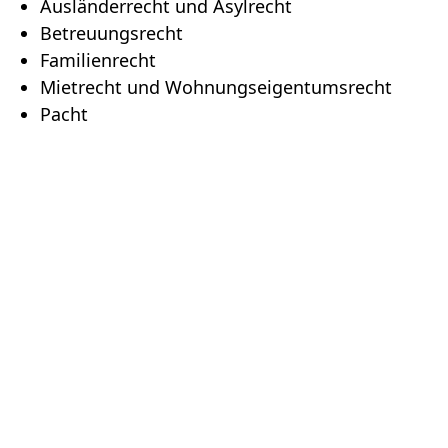
Ausländerrecht und Asylrecht
Betreuungsrecht
Familienrecht
Mietrecht und Wohnungseigentumsrecht
Pacht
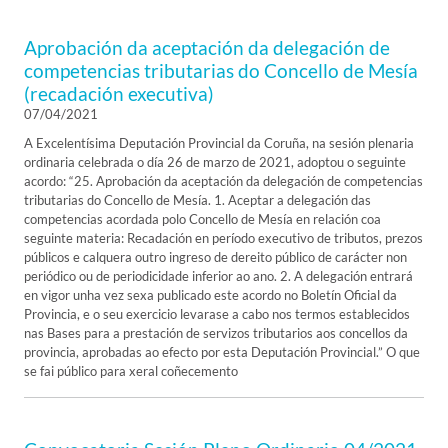
Aprobación da aceptación da delegación de
competencias tributarias do Concello de Mesía
(recadación executiva)
07/04/2021
A Excelentísima Deputación Provincial da Coruña, na sesión plenaria
ordinaria celebrada o día 26 de marzo de 2021, adoptou o seguinte
acordo: “25. Aprobación da aceptación da delegación de competencias
tributarias do Concello de Mesía. 1. Aceptar a delegación das
competencias acordada polo Concello de Mesía en relación coa
seguinte materia: Recadación en período executivo de tributos, prezos
públicos e calquera outro ingreso de dereito público de carácter non
periódico ou de periodicidade inferior ao ano. 2. A delegación entrará
en vigor unha vez sexa publicado este acordo no Boletín Oficial da
Provincia, e o seu exercicio levarase a cabo nos termos establecidos
nas Bases para a prestación de servizos tributarios aos concellos da
provincia, aprobadas ao efecto por esta Deputación Provincial.” O que
se fai público para xeral coñecemento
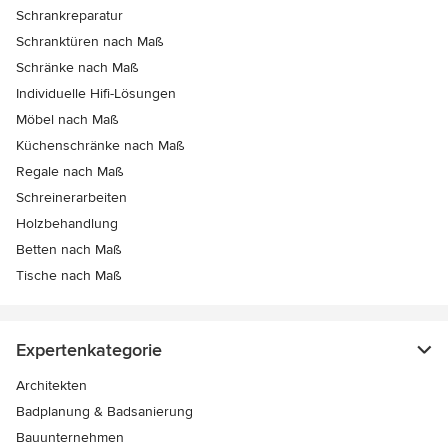
Schrankreparatur
Schranktüren nach Maß
Schränke nach Maß
Individuelle Hifi-Lösungen
Möbel nach Maß
Küchenschränke nach Maß
Regale nach Maß
Schreinerarbeiten
Holzbehandlung
Betten nach Maß
Tische nach Maß
Expertenkategorie
Architekten
Badplanung & Badsanierung
Bauunternehmen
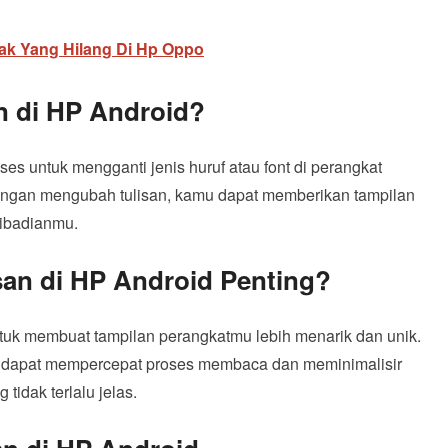
ak Yang Hilang Di Hp Oppo
n di HP Android?
es untuk mengganti jenis huruf atau font di perangkat
engan mengubah tulisan, kamu dapat memberikan tampilan
ribadianmu.
an di HP Android Penting?
tuk membuat tampilan perangkatmu lebih menarik dan unik.
ga dapat mempercepat proses membaca dan meminimalisir
tidak terlalu jelas.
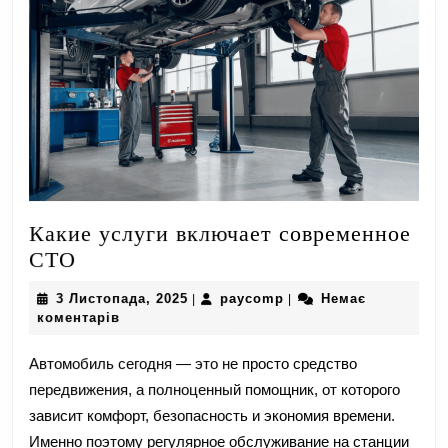
Какие услуги включает современное
Какие
СТО
услуги
3
paycomp
3 Листопада, 2025
paycomp
Немає
|
|
включает
Листопада,
коментарів
современное
2025
СТО
Автомобиль сегодня — это не просто средство
передвижения, а полноценный помощник, от которого
зависит комфорт, безопасность и экономия времени.
Именно поэтому регулярное обслуживание на станции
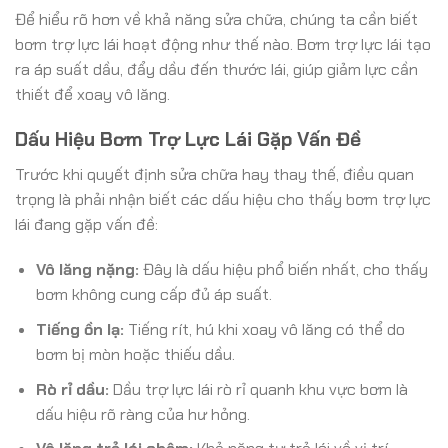
Để hiểu rõ hơn về khả năng sửa chữa, chúng ta cần biết
bơm trợ lực lái hoạt động như thế nào. Bơm trợ lực lái tạo
ra áp suất dầu, đẩy dầu đến thước lái, giúp giảm lực cần
thiết để xoay vô lăng.
Dấu Hiệu Bơm Trợ Lực Lái Gặp Vấn Đề
Trước khi quyết định sửa chữa hay thay thế, điều quan
trọng là phải nhận biết các dấu hiệu cho thấy bơm trợ lực
lái đang gặp vấn đề:
Vô lăng nặng:
Đây là dấu hiệu phổ biến nhất, cho thấy
bơm không cung cấp đủ áp suất.
Tiếng ồn lạ:
Tiếng rít, hú khi xoay vô lăng có thể do
bơm bị mòn hoặc thiếu dầu.
Rò rỉ dầu:
Dầu trợ lực lái rò rỉ quanh khu vực bơm là
dấu hiệu rõ ràng của hư hỏng.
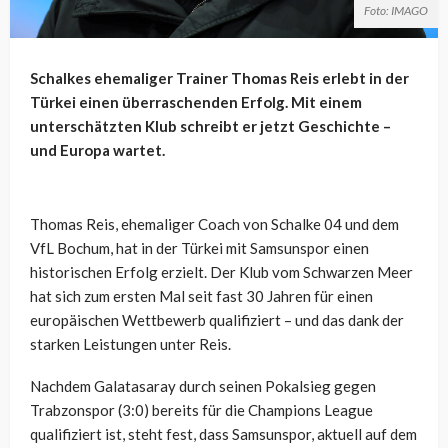
Foto: IMAGO
Schalkes ehemaliger Trainer Thomas Reis erlebt in der
Türkei einen überraschenden Erfolg. Mit einem
unterschätzten Klub schreibt er jetzt Geschichte –
und Europa wartet.
Thomas Reis, ehemaliger Coach von Schalke 04 und dem
VfL Bochum, hat in der Türkei mit Samsunspor einen
historischen Erfolg erzielt. Der Klub vom Schwarzen Meer
hat sich zum ersten Mal seit fast 30 Jahren für einen
europäischen Wettbewerb qualifiziert – und das dank der
starken Leistungen unter Reis.
Nachdem Galatasaray durch seinen Pokalsieg gegen
Trabzonspor (3:0) bereits für die Champions League
qualifiziert ist, steht fest, dass Samsunspor, aktuell auf dem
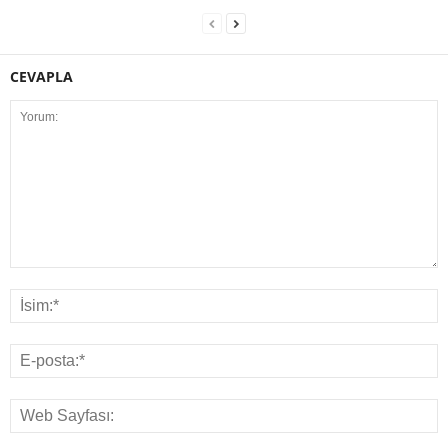
CEVAPLA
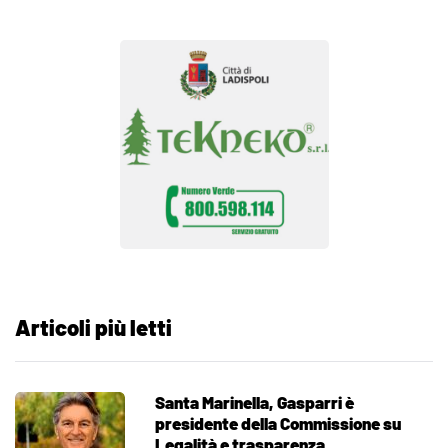
Articoli più letti
Santa Marinella, Gasparri è
presidente della Commissione su
Legalità e trasparenza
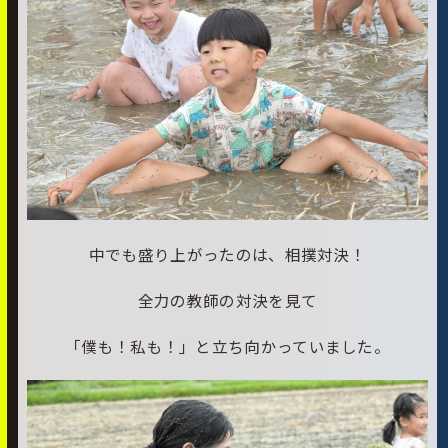
中でも盛り上がったのは、相撲対決！
全力の教師の対決を見て
「僕も！私も！」と立ち向かっていました。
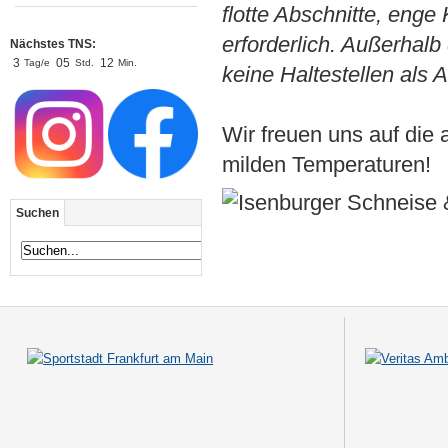
flotte Abschnitte, enge
erforderlich. Außerhal
Nächstes TNS:
3
0
5
1
2
Tag/e
Std.
Min.
keine Haltestellen als
Wir freuen uns auf di
milden Temperaturen!
Suchen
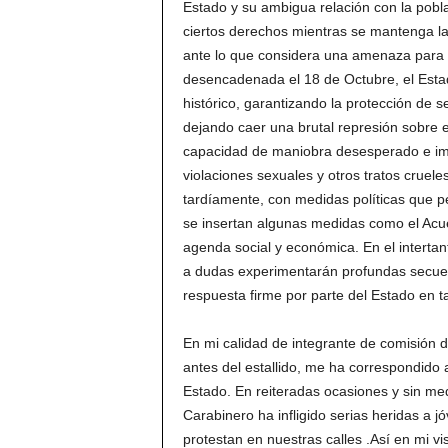
Estado y su ambigua relación con la pobla
ciertos derechos mientras se mantenga la 
ante lo que considera una amenaza para in
desencadenada el 18 de Octubre, el Estad
histórico, garantizando la protección de se
dejando caer una brutal represión sobre e
capacidad de maniobra desesperado e impo
violaciones sexuales y otros tratos cruele
tardíamente, con medidas políticas que p
se insertan algunas medidas como el Acuer
agenda social y económica. En el intertan
a dudas experimentarán profundas secuel
respuesta firme por parte del Estado en t
En mi calidad de integrante de comisión
antes del estallido, me ha correspondido as
Estado. En reiteradas ocasiones y sin med
Carabinero ha infligido serias heridas a 
protestan en nuestras calles .Así en mi vi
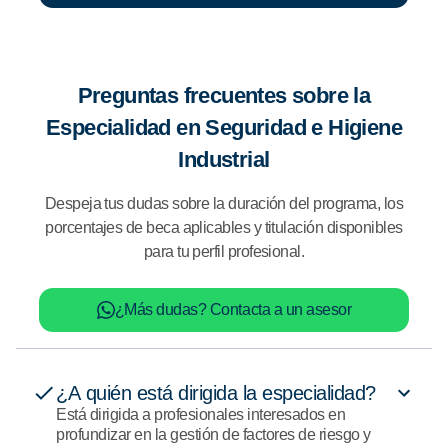
Preguntas frecuentes sobre la
Especialidad en Seguridad e Higiene
Industrial
Despeja tus dudas sobre la duración del programa, los
porcentajes de beca aplicables y titulación disponibles
para tu perfil profesional.
¿Más dudas? Contacta a un asesor
¿A quién está dirigida la especialidad?
Está dirigida a profesionales interesados en
profundizar en la gestión de factores de riesgo y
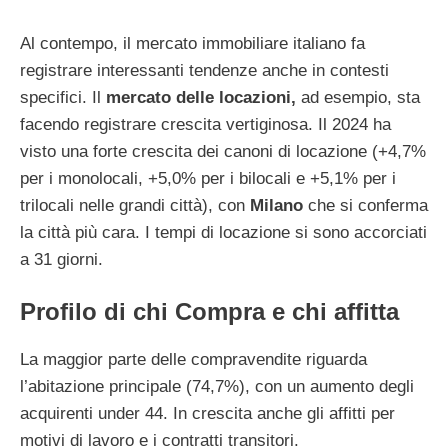
Al contempo, il mercato immobiliare italiano fa
registrare interessanti tendenze anche in contesti
specifici. Il
mercato delle locazioni,
ad esempio, sta
facendo registrare crescita vertiginosa. Il 2024 ha
visto una forte crescita dei canoni di locazione (+4,7%
per i monolocali, +5,0% per i bilocali e +5,1% per i
trilocali nelle grandi città), con
Milano
che si conferma
la città più cara. I tempi di locazione si sono accorciati
a 31 giorni.
Profilo di chi Compra e chi affitta
La maggior parte delle compravendite riguarda
l’abitazione principale (74,7%), con un aumento degli
acquirenti under 44. In crescita anche gli affitti per
motivi di lavoro e i contratti transitori.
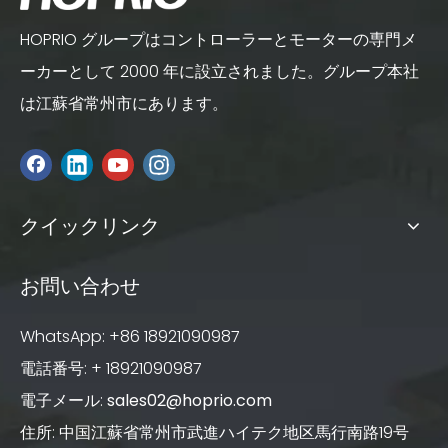
HOPRIO グループはコントローラーとモーターの専門メ
ーカーとして 2000 年に設立されました。グループ本社
は江蘇省常州市にあります。
クイックリンク
お問い合わせ
WhatsApp: +86 18921090987
電話番号: + 18921090987
電子メール:
sales02@hoprio.com
住所: 中国江蘇省常州市武進ハイテク地区馬行南路19号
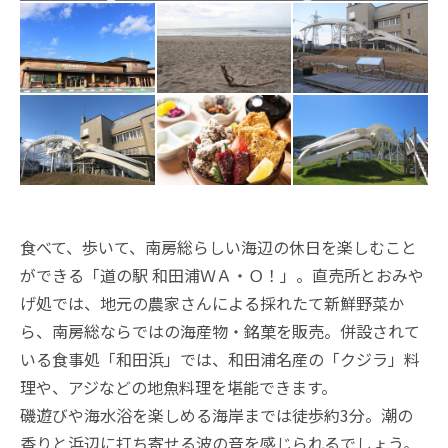
食べて、歩いて、南房総らしい海辺の休日を楽しむこと
ができる「道の駅 和田浦ＷＡ・Ｏ！」。直売所とおみや
げ処では、地元の農家さんによる採れたて新鮮野菜か
ら、南房総ならではの海産物・銘菓を販売。併設されて
いる食事処「和田浜」では、和田浦名産の「クジラ」料
理や、アジなどの地魚料理を堪能できます。
磯遊びや海水浴を楽しめる海岸までは徒歩約3分。潮の
香りと浜辺に打ち寄せる波の音を感じられるでしょう。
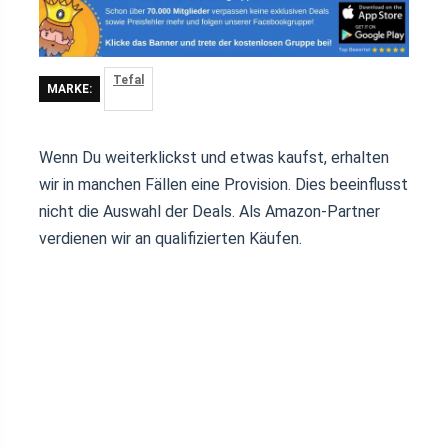
Tefal
MARKE:
Wenn Du weiterklickst und etwas kaufst, erhalten
wir in manchen Fällen eine Provision. Dies beeinflusst
nicht die Auswahl der Deals. Als Amazon-Partner
verdienen wir an qualifizierten Käufen.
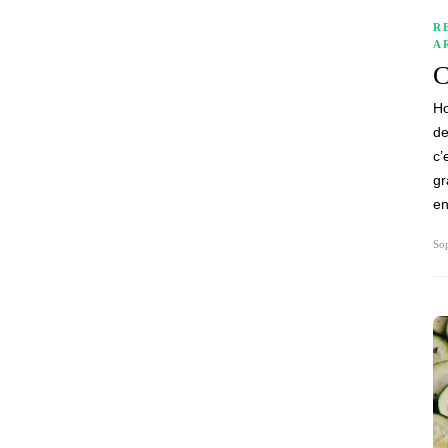
R
A
C
Ho
de
c’
gr
en
Sop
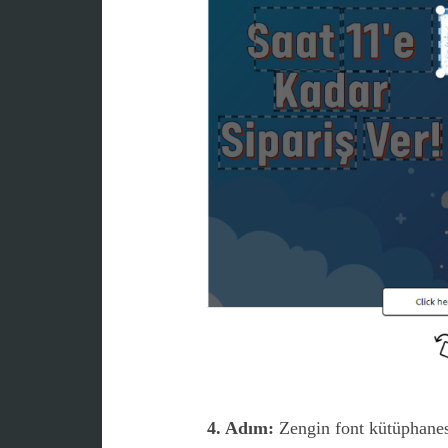
4. Adım:
Zengin font kütüphanesi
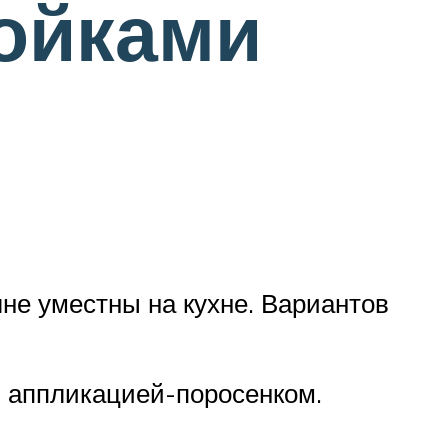
ойками
не уместны на кухне. Вариантов
й аппликацией-поросенком.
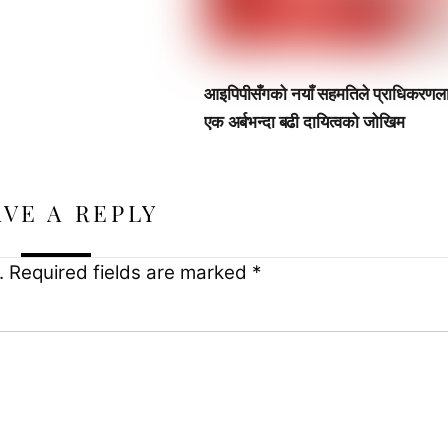
आइपिपीसँगको नयाँ सहमतिले प्राधिकरणल
एक अर्बभन्दा बढी दायित्वको जोखिम
AVE A REPLY
.
Required fields are marked
*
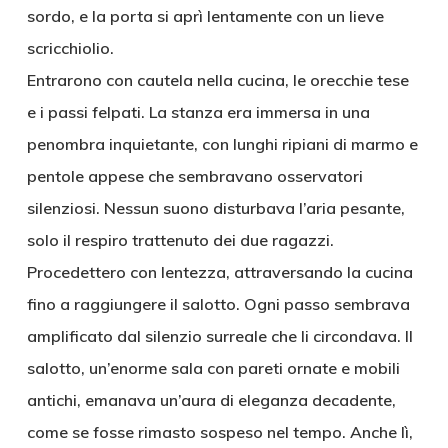
sordo, e la porta si aprì lentamente con un lieve
scricchiolio.
Entrarono con cautela nella cucina, le orecchie tese
e i passi felpati. La stanza era immersa in una
penombra inquietante, con lunghi ripiani di marmo e
pentole appese che sembravano osservatori
silenziosi. Nessun suono disturbava l’aria pesante,
solo il respiro trattenuto dei due ragazzi.
Procedettero con lentezza, attraversando la cucina
fino a raggiungere il salotto. Ogni passo sembrava
amplificato dal silenzio surreale che li circondava. Il
salotto, un’enorme sala con pareti ornate e mobili
antichi, emanava un’aura di eleganza decadente,
come se fosse rimasto sospeso nel tempo. Anche lì,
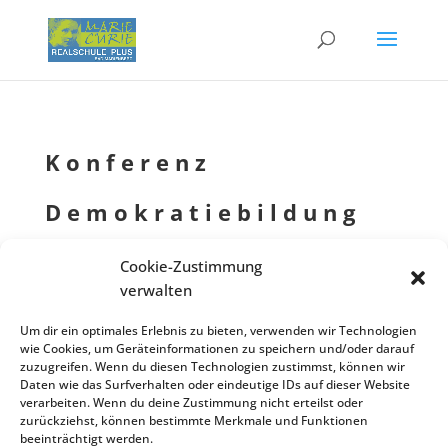
Konfe­renz
Demokratiebildung
von
Eventmanager
|
19.11.2024
| Allgemein
Cookie-Zustimmung
verwalten
Um dir ein optimales Erlebnis zu bieten, verwenden wir Technologien
Um 15:00 Uhr findet die fachüber­grei­fen­de Konfe­renz der gesell­
Dez.
wie Cookies, um Geräteinformationen zu speichern und/oder darauf
schafts­wis­sen­schaft­li­chen Fächer (Sozial­kun­de, Geschich­te, Erdkun­de)
zuzugreifen. Wenn du diesen Technologien zustimmst, können wir
05
zum Thema “Demokra­tie­bil­dung” (Stand­ort­be­stim­mung; Perspek­ti­ven)
Daten wie das Surfverhalten oder eindeutige IDs auf dieser Website
verarbeiten. Wenn du deine Zustimmung nicht erteilst oder
statt. Der Raum wird noch bekanntgegeben.
zurückziehst, können bestimmte Merkmale und Funktionen
beeinträchtigt werden.
Zurück zur Veranstaltungsliste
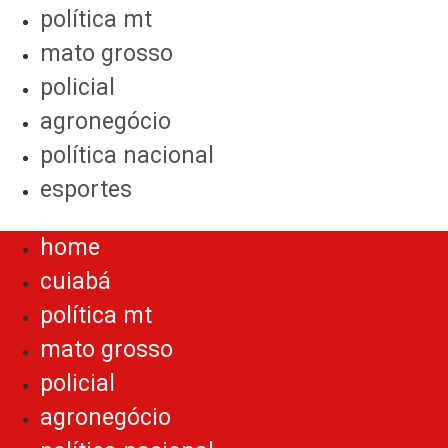
política mt
mato grosso
policial
agronegócio
política nacional
esportes
Menu
home
cuiabá
política mt
mato grosso
policial
agronegócio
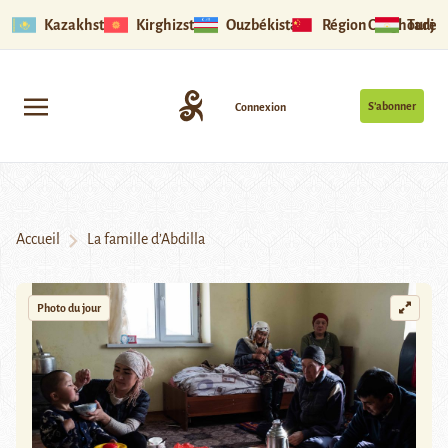
Kazakhstan
Kirghizstan
Ouzbékistan
Région Ouïghoure
Tadjik
S’abonner
Connexion
Accueil
La famille d’Abdilla
Photo du jour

- **EXERCISE**: If a line comes after the line with "delegación de competencias", it stays out; print exactly every line from the start of the entries up to and including that line, but no pictures.

- **YOUR RESPONSE**:
Ausländerrecht und Asylrecht
Betreuungsrecht
Familienrecht
Mietrecht und Wohnungseigentumsrecht
Pacht
Aprobación da aceptación da delegación de
competencias tributarias do Concello de Mesía
(recadación executiva)
07/04/2021
A Excelentísima Deputación Provincial da Coruña, na sesión plenaria
ordinaria celebrada o día 26 de marzo de 2021, adoptou o seguinte
acordo: “25. Aprobación da aceptación da delegación de competencias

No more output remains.